======== Extracted records ========

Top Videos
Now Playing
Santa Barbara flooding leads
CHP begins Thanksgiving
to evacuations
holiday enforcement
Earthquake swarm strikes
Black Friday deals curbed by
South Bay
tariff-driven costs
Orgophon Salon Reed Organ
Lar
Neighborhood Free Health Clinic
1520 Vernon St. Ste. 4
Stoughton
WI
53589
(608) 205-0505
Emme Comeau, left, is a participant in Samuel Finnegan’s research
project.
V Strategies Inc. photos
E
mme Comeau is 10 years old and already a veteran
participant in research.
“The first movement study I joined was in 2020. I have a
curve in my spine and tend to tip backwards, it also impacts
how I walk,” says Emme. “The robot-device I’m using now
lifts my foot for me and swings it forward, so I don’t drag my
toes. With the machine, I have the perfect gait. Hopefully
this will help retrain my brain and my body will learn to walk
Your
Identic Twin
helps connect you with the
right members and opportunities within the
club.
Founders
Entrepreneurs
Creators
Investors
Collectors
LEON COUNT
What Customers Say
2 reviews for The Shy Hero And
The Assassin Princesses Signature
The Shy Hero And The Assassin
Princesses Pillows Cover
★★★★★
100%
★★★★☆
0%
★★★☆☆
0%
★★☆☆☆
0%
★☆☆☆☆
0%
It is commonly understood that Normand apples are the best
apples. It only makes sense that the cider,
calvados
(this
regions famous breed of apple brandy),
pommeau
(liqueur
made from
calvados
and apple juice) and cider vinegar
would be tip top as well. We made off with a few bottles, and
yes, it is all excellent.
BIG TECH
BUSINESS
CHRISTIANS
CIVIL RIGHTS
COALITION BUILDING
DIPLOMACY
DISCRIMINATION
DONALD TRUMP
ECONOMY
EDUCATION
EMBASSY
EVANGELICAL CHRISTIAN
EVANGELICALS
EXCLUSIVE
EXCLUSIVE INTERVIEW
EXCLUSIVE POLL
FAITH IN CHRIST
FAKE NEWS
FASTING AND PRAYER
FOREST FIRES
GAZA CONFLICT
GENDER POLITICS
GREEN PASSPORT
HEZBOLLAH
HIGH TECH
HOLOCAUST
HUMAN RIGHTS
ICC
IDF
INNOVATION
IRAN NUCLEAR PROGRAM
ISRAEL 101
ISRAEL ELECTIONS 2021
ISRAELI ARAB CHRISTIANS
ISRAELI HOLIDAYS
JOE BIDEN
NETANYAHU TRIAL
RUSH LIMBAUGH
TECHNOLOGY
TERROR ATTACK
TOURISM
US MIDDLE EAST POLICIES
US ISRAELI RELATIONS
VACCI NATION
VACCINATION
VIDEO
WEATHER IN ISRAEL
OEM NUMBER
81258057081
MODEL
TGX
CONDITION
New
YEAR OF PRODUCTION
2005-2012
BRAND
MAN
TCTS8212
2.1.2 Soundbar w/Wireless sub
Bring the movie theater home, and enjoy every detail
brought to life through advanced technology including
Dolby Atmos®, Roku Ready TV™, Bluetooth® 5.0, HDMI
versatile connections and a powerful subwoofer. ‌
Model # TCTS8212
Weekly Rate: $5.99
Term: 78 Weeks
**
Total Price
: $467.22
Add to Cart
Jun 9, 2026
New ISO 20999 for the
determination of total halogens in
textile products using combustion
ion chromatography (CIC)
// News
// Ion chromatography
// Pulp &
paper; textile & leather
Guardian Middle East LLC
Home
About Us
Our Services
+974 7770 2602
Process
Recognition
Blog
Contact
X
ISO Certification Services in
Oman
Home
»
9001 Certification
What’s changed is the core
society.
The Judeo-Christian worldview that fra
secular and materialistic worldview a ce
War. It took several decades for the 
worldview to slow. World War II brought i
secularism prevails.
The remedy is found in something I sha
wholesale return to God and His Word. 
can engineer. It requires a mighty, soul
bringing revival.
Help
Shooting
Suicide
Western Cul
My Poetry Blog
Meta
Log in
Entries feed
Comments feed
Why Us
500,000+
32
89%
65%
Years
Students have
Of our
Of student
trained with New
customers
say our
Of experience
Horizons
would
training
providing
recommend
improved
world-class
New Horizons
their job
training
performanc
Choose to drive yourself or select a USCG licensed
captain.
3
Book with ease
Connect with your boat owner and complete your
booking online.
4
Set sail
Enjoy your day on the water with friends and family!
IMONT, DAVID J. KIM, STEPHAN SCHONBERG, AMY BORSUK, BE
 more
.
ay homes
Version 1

========

▸ Task instructions:
Exactly reproduce the lines from the one containing "9001 Certification" through the end of the records, and only those lines.

▸ Exercise result:
9001 Certification
What’s changed is the core
society.
The Judeo-Christian worldview that fra
secular and materialistic worldview a ce
War. It took several decades for the 
worldview to slow. World War II brought i
secularism prevails.
The remedy is found in something I sha
wholesale return to God and His Word. 
can engineer. It requires a mighty, soul
bringing revival.
Help
Shooting
Suicide
Western Cul
My Poetry Blog
Meta
Log in
Entries feed
Comments feed
Why Us
500,000+
32
89%
65%
Years
Students have
Of our
Of student
trained with New
customers
say our
Of experience
Horizons
would
training
providing
recommend
improved
world-class
New Horizons
their job
training
performanc
Choose to drive yourself or select a USCG licensed
captain.
3
Book with ease
Connect with your boat owner and complete your
booking online.
4
Set sail
Enjoy your day on the water with friends and family!
IMONT, DAVID J. KIM, STEPHAN SCHONBERG, AMY BORSUK, BE
 more
.
ay homes
Version 1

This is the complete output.